Dual AO/EB staining indicated that YY-20394 and ABT199 alone significantly promoted apoptosis in MV-4-11 cells compared with the NC group (P<0.001) (Fig. 4A and B). Moreover, the combination of the two drugs exhibited a higher apoptosis rate than either drug alone. Flow cytometry analysis further revealed that ABT199 significantly reduced the S phase in MV-4-11 cells (P=0.0006), with YY-20394 showing a similar trend (P=0.0510) (Fig. 4C and D). By contrast, there were no significant differences in G₁ and G₂ phases between the two drugs alone, in combination or compared with the NC group (all P>0.05). These findings suggest that YY-20394 and ABT199 may influence DNA replication in MV-4-11 cells.

ABT199 specifically targets Bcl-2. Mcl-1 and Bcl-2 could inhibit apoptosis by binding to the BH3-specific protein Bim, thereby preventing Bim from activating Bax and Bak (23). Whether YY-20394 and ABT199 synergistically promote apoptosis via the Bcl-2 pathway was investigated (Fig. 5A-E). The results revealed changes in the levels of anti-apoptotic proteins Mcl-1, Bcl-2 and Bcl-xL that were inconsistent with the observed apoptotic phenotype in MV-4-11 cells (Fig. 5A, C and D). Specifically, Mcl-1 transcription (P=0.001) and protein (P=0.0783) levels were increased in YY-20394 alone compared with the NC group. Mcl-1 transcription levels decreased while protein levels increased in the combination group compared with either agent alone. Furthermore, no inhibitory effects on Bcl-2 or Bcl-xL were observed at transcription level with ABT199 alone or in combination (all P>0.05) (Fig. 5B), while significant upregulations were observed in protein levels (P<0.05) (Fig. 5E). Bim and Bak transcription levels increased while protein levels decreased in the YY-20394 group compared with the NC group. Additionally, levels of pro-apoptotic factors Bim, Bak and Bax decreased in the combination group compared with NC or ABT199 alone, which contrasts with the observed pro-apoptotic phenotype (Fig. 5C-E).

Due to the critical role of c-Myc in cancer cell survival and apoptosis regulation (24), the protein levels of c-Myc were evaluated. The results demonstrated that the combination treatment significantly reduced c-Myc protein levels compared with the NC (P=0.001) and ABT199 alone (P=0.0007) (Fig. 5F and G). Therefore, the synergistic pro-apoptotic effects of the combined treatment may be associated with c-Myc suppression.

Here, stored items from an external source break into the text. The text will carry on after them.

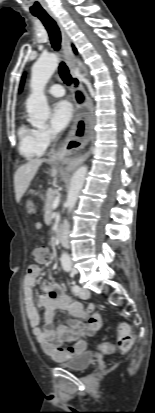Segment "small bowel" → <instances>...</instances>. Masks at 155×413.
<instances>
[{
  "label": "small bowel",
  "instance_id": "small-bowel-1",
  "mask_svg": "<svg viewBox=\"0 0 155 413\" xmlns=\"http://www.w3.org/2000/svg\"><path fill=\"white\" fill-rule=\"evenodd\" d=\"M42 269L39 265H30L24 277V288L26 293L25 313L32 328L33 335L42 348L57 362H63L86 350V342L76 341L78 335L91 336L101 326V317L93 312H86L80 302L75 301L65 294L62 288L55 283L42 285V293L36 296L32 291L40 278ZM39 308H43V322L41 327V316ZM57 310L66 311L77 320L68 321L57 328L53 327V321ZM64 344L69 346L62 348ZM71 348V351H63L59 357L49 349Z\"/></svg>",
  "mask_w": 155,
  "mask_h": 413
}]
</instances>
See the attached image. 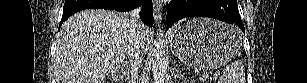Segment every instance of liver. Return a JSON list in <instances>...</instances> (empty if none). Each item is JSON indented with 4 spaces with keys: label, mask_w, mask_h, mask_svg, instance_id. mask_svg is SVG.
Segmentation results:
<instances>
[{
    "label": "liver",
    "mask_w": 307,
    "mask_h": 83,
    "mask_svg": "<svg viewBox=\"0 0 307 83\" xmlns=\"http://www.w3.org/2000/svg\"><path fill=\"white\" fill-rule=\"evenodd\" d=\"M139 31L141 47L148 50L152 32L145 25ZM130 34V18L124 12L83 10L71 16L57 38V83H102L124 61Z\"/></svg>",
    "instance_id": "6515ba94"
}]
</instances>
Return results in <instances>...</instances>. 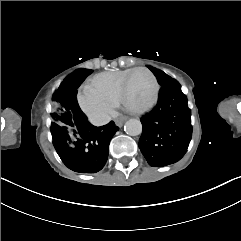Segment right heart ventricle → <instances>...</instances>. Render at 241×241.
<instances>
[{
  "instance_id": "1",
  "label": "right heart ventricle",
  "mask_w": 241,
  "mask_h": 241,
  "mask_svg": "<svg viewBox=\"0 0 241 241\" xmlns=\"http://www.w3.org/2000/svg\"><path fill=\"white\" fill-rule=\"evenodd\" d=\"M133 71H135V69L101 72L89 78L85 84H94L101 93L110 96L116 105L118 100L122 97V78L126 74L130 75Z\"/></svg>"
}]
</instances>
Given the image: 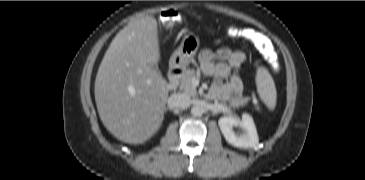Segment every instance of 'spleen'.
I'll list each match as a JSON object with an SVG mask.
<instances>
[{"mask_svg":"<svg viewBox=\"0 0 365 180\" xmlns=\"http://www.w3.org/2000/svg\"><path fill=\"white\" fill-rule=\"evenodd\" d=\"M256 85L261 100L273 110L276 106V88L272 76L265 67H257Z\"/></svg>","mask_w":365,"mask_h":180,"instance_id":"1","label":"spleen"}]
</instances>
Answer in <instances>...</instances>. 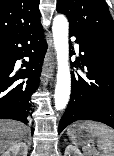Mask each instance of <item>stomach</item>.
Here are the masks:
<instances>
[{"mask_svg":"<svg viewBox=\"0 0 114 156\" xmlns=\"http://www.w3.org/2000/svg\"><path fill=\"white\" fill-rule=\"evenodd\" d=\"M67 135L75 145L89 147L93 142L96 134L92 131H87L82 127V123H75L67 129Z\"/></svg>","mask_w":114,"mask_h":156,"instance_id":"stomach-1","label":"stomach"}]
</instances>
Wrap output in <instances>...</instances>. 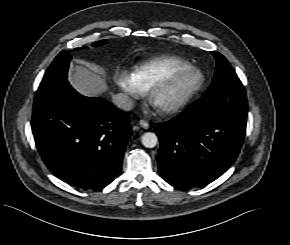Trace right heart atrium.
<instances>
[{
  "label": "right heart atrium",
  "mask_w": 290,
  "mask_h": 245,
  "mask_svg": "<svg viewBox=\"0 0 290 245\" xmlns=\"http://www.w3.org/2000/svg\"><path fill=\"white\" fill-rule=\"evenodd\" d=\"M114 82L118 89L125 95L130 104H133L135 101L139 100L144 93L135 81L132 72L125 70L119 71L115 76Z\"/></svg>",
  "instance_id": "1"
}]
</instances>
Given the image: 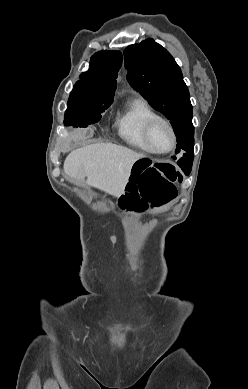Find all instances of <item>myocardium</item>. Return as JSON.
Here are the masks:
<instances>
[{"instance_id": "1", "label": "myocardium", "mask_w": 248, "mask_h": 389, "mask_svg": "<svg viewBox=\"0 0 248 389\" xmlns=\"http://www.w3.org/2000/svg\"><path fill=\"white\" fill-rule=\"evenodd\" d=\"M157 124L164 125L169 132L170 147L167 150H163V151L156 150L151 145V133ZM143 137H144V141H145L149 151L151 153H154V154H159V155L167 154V153L171 152L176 145V136H175V132H174V128H173L172 124L168 120H166L165 118L158 116V115L153 117L152 119H150L146 123V125L144 127V131H143Z\"/></svg>"}]
</instances>
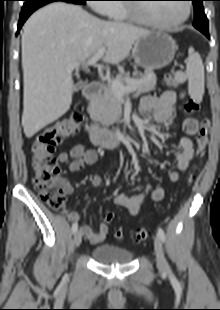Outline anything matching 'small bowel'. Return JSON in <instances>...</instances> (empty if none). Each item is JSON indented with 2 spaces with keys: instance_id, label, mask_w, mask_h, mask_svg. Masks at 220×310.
<instances>
[{
  "instance_id": "1",
  "label": "small bowel",
  "mask_w": 220,
  "mask_h": 310,
  "mask_svg": "<svg viewBox=\"0 0 220 310\" xmlns=\"http://www.w3.org/2000/svg\"><path fill=\"white\" fill-rule=\"evenodd\" d=\"M176 100V92L166 90L159 97H143L139 104V110L143 114H151L154 122L157 124H165L173 114ZM181 126L187 136L180 140L181 150L175 158L177 171H171L168 175L171 183H177L179 181V171H185L194 156V143L191 136L198 132V120L193 117L186 118L183 120ZM58 160L66 164L70 172H77L85 165L95 164L98 160V153L96 150L88 148L84 144H76L68 150L61 152L58 155ZM90 181L95 187H99L102 184V179L98 175L90 177ZM72 192V187L67 186V193L71 194ZM164 195V189L161 187L153 188L150 191V196L154 201H161ZM145 197V193H139L134 196L115 194L112 197V201L116 206L127 209L130 215L136 216L141 210V205ZM64 213L66 218L71 222H77L80 218L79 213L74 211L65 210ZM80 231L91 244H100L106 239L109 228L107 224L101 223L97 231H94L89 225H83Z\"/></svg>"
}]
</instances>
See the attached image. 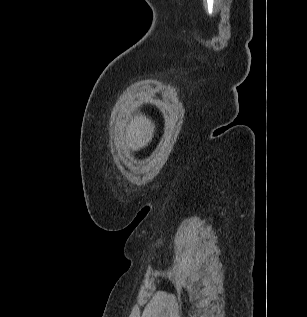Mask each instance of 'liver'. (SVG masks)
<instances>
[{
	"mask_svg": "<svg viewBox=\"0 0 307 317\" xmlns=\"http://www.w3.org/2000/svg\"><path fill=\"white\" fill-rule=\"evenodd\" d=\"M155 124L143 114H138L130 121L124 138L126 147L138 151L146 147L152 140Z\"/></svg>",
	"mask_w": 307,
	"mask_h": 317,
	"instance_id": "obj_1",
	"label": "liver"
}]
</instances>
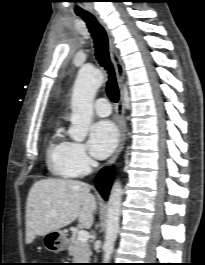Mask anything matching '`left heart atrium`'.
<instances>
[{
    "label": "left heart atrium",
    "instance_id": "39dd6f15",
    "mask_svg": "<svg viewBox=\"0 0 205 265\" xmlns=\"http://www.w3.org/2000/svg\"><path fill=\"white\" fill-rule=\"evenodd\" d=\"M118 131L116 126L108 120L96 122L90 132V151L99 159L107 157L116 147Z\"/></svg>",
    "mask_w": 205,
    "mask_h": 265
}]
</instances>
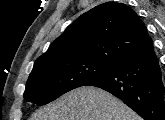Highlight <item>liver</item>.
Masks as SVG:
<instances>
[{
  "mask_svg": "<svg viewBox=\"0 0 165 120\" xmlns=\"http://www.w3.org/2000/svg\"><path fill=\"white\" fill-rule=\"evenodd\" d=\"M31 120H141V117L110 93L83 86L39 109Z\"/></svg>",
  "mask_w": 165,
  "mask_h": 120,
  "instance_id": "6515ba94",
  "label": "liver"
}]
</instances>
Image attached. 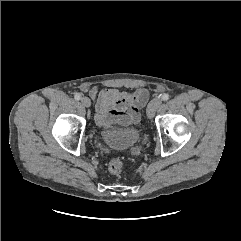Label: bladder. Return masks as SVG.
Instances as JSON below:
<instances>
[{
  "instance_id": "1",
  "label": "bladder",
  "mask_w": 241,
  "mask_h": 241,
  "mask_svg": "<svg viewBox=\"0 0 241 241\" xmlns=\"http://www.w3.org/2000/svg\"><path fill=\"white\" fill-rule=\"evenodd\" d=\"M140 132L137 129L126 131H104L103 141L111 148L116 150H127L132 148L138 141Z\"/></svg>"
}]
</instances>
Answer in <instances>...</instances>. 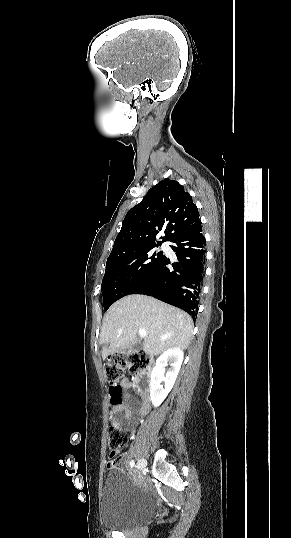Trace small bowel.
Instances as JSON below:
<instances>
[{"label":"small bowel","mask_w":291,"mask_h":538,"mask_svg":"<svg viewBox=\"0 0 291 538\" xmlns=\"http://www.w3.org/2000/svg\"><path fill=\"white\" fill-rule=\"evenodd\" d=\"M121 400L117 404H112V417L114 419H123L126 422H130L133 416H143L149 411V400L147 396L140 394L139 400H134L127 392L129 389H137L136 382L130 381L125 378L121 381ZM120 465H126L128 463V456L121 454L118 456Z\"/></svg>","instance_id":"1"}]
</instances>
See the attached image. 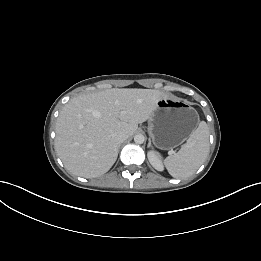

Previous studies have suggested that the effects of PI3Kδ inhibitors on tumor cell proliferation or apoptotic signaling may be mediated through the regulation of PI3K/Akt and ERK pathways (25,26). Whether the synergistic effects of YY-20394 and ABT199 on MV-4-11 cells are associated with these pathways was investigated (Fig. 6A). Compared with the NC, p-Akt levels were reduced in both the YY-20394 alone (P=0.0074) and in combination (P=0.0149) (Fig. 6B-D). By contrast, p-ERK levels increased in the ABT199 alone and in combination compared to the NC (P=0.0253). Additionally, the p-ERK/ERK ratio was higher in the combination group than in the ABT199 alone (P=0.0291) (Fig. 6E-G).